CNBC -Christina Farr | @chrissyfarr -Updated 11:27 AM ET Tue, 27 Feb 2018
Verily’s new hires and partnerships point to a move into health insurance.
The company is looking to take on risk for patient populations and sharing in the upside if it can bring down health-care costs, sources tell CNBC.
The opportunity is currently in the tens of billions, with the potential to grow into a trillion dollar market.
Alphabet’s health-care unit Verily is moving ahead with plans in the insurance sector with new hires and partnerships.
Three people familiar with the company’s plans say Verily, the group formerly known as Google Life Sciences, has been in talks with insurers about jointly bidding for contracts that would involve taking on risk for hundreds of thousands of patients.
In 2016, it mulled jointly putting in a proposal with Alphabet-backed insurer Oscar Health to manage care for thousands of low-income Rhode Island residents on Medicaid, one of the sources said, but ultimately decided against it. Now, it is moving ahead with plans to enter into this market, which health insiders often refer to as “population health” or “care management.”

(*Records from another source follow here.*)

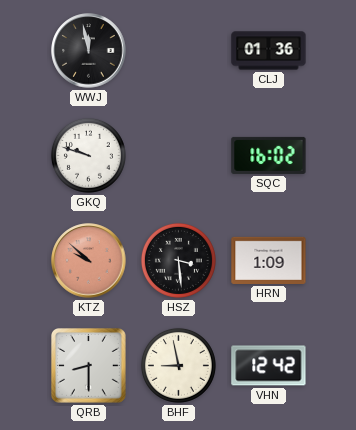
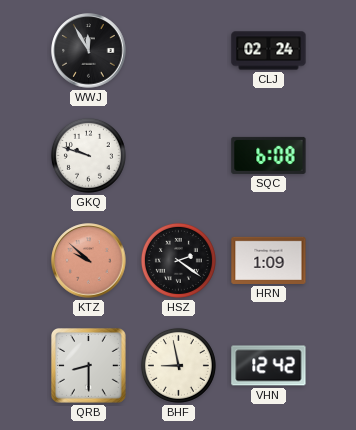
WWJ: 11:58 -> 11:55
CLJ: 01:36 -> 02:24
SQC: 16:02 -> 6:08
HSZ: 3:29 -> 2:21
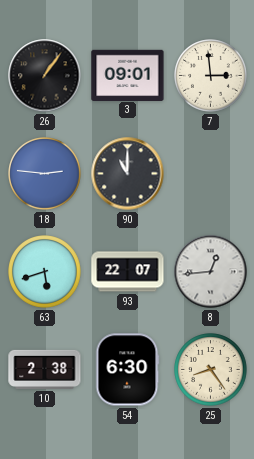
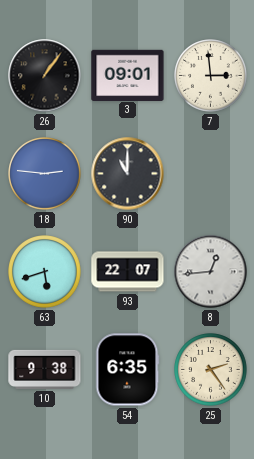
10: 2:38 -> 9:38
54: 6:30 -> 6:35
25: 8:24 -> 2:24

The population health market is large and growing, but crowded. To enter this space, a vendor like Verily would put forward a proposal to a payor — like the government, an employer or a private insurance company — detailing how it can bring down costs. If a company like Verily can deliver on that, the payor would share some portion of the amount saved. If costs don’t come down, it might make no money from that contract. (This is a simplification, and the details vary by contract.)
A classic intervention might involve analyzing health data to figure out which patients would benefit most from having a nurse visit them at home so they don’t end up in the emergency room, or figuring out whether patients are filling their medication scripts after getting discharged from the hospital.
This opportunity represents about $20 billion to $25 billion in annual spending today with huge potential upside of up to $1 trillion as more insurers move to these kind of risk-based agreements, said Ari Gottlieb, a director at the research group PwC.
A Verily spokesperson declined to comment.
Why Alphabet?
Taking on risk is increasingly appealing to technology companies because it involves aggregating and analyzing a mass of health information but doesn’t necessarily require buying or building a health insurance company.
In October 2016, Verily announced vague plans to partner with a division of 3M to develop new technology to “promote real and sustainable improvements in healthcare quality and cost.” At that time, it said it hoped to work with hospitals, health systems, regulators and insurance companies.
Through that partnership, Verily might have access to a wealth of patient data, which its customers could use to figure out how to provide better quality care.
It has other data sources at its disposal. For instance, Verily is also collecting a huge amount of patient health information through its Project Baseline clinical research study, which it describes as a “map and compass, pointing the way to disease prevention.”
A different Alphabet company, Sidewalk Labs, also incubated a start-up called Cityblock that is specifically focused on improving care for low-income communities, such as those enrolled on Medicaid.
Alphabet’s plans come just weeks after its rival Amazon announced plans to address the problem of escalating health care costs. Amazon said in January it would team with Berkshire Hathaway and J.P. Morgan Chase to improve services and reduce overall health care spending for their employees.
New partnerships and hires
Verily previously scored partnerships with life sciences and health-care companies including Sanofi and Dexcom, primarily involving bringing its technological expertise to the table.
Now, it is looking to add people with a health insurance and services background.
This month, Verily posted four openings for jobs that involve managing at-risk patient populations. It also hired a former senior manager from Horizon Blue Cross Blue Shield of New Jersey late last year.
The company recently posted a listing for a health-plan executive with 15 or more years of experience working with health insurers, as well as experience aggregating health data and managing the “total cost of care of patient populations.”
It is also looking to hire for several related positions, including a “physician lead” with experience managing “risk for patient populations,” and a “managed care analytics lead” to “manage risk for patient populations.”
To make a dent in health spending, experts say companies need to have the right blend of talent and resources or risk losing money if costs escalate. And lower-income populations make sense as a first step, with more and more states getting permission to be more creative with how they develop and administer their Medicaid plans.
“Taking on (health) risk is a different order of magnitude of complexity than what we see in other industries,” said Robert Mittendorff, a venture capitalist with Norwest Venture Partners, who has invested in the space.
“It requires the right team, with the right resources and the right focus,” he said.